Items from a data source
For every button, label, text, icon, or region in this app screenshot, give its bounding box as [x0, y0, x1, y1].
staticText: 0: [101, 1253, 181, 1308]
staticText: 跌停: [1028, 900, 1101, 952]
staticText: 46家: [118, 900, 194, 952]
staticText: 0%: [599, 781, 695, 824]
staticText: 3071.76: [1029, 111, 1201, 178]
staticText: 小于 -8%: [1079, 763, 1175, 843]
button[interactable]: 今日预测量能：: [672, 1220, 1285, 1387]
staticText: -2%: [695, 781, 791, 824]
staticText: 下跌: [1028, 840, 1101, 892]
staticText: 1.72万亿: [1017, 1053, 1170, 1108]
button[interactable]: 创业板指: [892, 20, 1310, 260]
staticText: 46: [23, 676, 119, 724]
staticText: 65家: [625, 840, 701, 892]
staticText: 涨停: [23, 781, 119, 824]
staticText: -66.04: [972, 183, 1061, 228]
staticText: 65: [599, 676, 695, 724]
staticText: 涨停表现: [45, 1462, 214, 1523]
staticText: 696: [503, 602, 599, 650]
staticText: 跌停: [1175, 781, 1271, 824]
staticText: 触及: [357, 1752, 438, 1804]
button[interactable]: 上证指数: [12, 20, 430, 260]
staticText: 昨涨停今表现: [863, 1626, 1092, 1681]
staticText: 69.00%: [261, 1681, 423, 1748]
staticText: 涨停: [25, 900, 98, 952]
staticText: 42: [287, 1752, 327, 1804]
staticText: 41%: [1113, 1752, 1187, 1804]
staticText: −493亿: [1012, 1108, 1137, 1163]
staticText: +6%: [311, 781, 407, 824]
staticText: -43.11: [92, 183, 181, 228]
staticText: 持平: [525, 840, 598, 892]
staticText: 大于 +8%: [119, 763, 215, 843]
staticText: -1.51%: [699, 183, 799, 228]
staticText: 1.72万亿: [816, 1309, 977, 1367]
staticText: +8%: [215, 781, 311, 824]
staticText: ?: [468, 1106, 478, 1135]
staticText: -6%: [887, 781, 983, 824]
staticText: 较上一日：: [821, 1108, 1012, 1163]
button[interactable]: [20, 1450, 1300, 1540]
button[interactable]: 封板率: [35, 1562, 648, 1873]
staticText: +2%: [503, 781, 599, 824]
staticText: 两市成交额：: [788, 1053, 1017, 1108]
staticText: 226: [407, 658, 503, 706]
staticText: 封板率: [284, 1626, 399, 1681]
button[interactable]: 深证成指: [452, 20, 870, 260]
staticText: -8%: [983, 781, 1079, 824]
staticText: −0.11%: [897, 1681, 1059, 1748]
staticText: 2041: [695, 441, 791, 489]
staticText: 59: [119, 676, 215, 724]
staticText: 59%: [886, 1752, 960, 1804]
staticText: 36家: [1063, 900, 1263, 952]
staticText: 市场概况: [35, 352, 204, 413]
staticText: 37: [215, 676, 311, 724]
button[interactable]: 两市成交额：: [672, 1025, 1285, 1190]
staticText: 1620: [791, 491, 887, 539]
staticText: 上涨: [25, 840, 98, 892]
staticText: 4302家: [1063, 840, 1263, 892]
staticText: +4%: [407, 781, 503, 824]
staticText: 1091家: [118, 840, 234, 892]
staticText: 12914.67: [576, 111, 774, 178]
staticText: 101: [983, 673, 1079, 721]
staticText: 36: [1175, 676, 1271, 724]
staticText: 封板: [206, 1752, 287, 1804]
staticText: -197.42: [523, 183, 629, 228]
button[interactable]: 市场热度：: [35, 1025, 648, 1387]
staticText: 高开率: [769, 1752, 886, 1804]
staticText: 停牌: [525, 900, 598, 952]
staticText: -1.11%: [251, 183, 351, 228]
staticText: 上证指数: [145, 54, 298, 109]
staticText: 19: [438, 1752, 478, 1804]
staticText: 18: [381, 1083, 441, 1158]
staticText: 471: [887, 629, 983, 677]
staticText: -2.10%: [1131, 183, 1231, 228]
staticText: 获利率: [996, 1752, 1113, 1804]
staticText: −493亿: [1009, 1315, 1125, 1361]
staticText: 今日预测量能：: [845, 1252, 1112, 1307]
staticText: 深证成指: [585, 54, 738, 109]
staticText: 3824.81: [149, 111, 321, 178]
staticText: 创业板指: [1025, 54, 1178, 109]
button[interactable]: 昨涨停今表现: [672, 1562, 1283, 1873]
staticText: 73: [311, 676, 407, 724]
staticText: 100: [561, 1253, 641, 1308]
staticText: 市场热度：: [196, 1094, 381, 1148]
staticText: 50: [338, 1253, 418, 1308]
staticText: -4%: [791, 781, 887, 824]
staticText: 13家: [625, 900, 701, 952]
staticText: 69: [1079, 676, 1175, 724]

◆ TASK STATEMENT ◆
Identify the lines of the data that contain the word "button". Copy each of them.

◆ FINISHED EXERCISE ◆
For every button, label, text, icon, or region in this app screenshot, give its bounding box as [x0, y0, x1, y1].
button[interactable]: 今日预测量能：: [672, 1220, 1285, 1387]
button[interactable]: 创业板指: [892, 20, 1310, 260]
button[interactable]: 上证指数: [12, 20, 430, 260]
button[interactable]: [20, 1450, 1300, 1540]
button[interactable]: 封板率: [35, 1562, 648, 1873]
button[interactable]: 深证成指: [452, 20, 870, 260]
button[interactable]: 两市成交额：: [672, 1025, 1285, 1190]
button[interactable]: 市场热度：: [35, 1025, 648, 1387]
button[interactable]: 昨涨停今表现: [672, 1562, 1283, 1873]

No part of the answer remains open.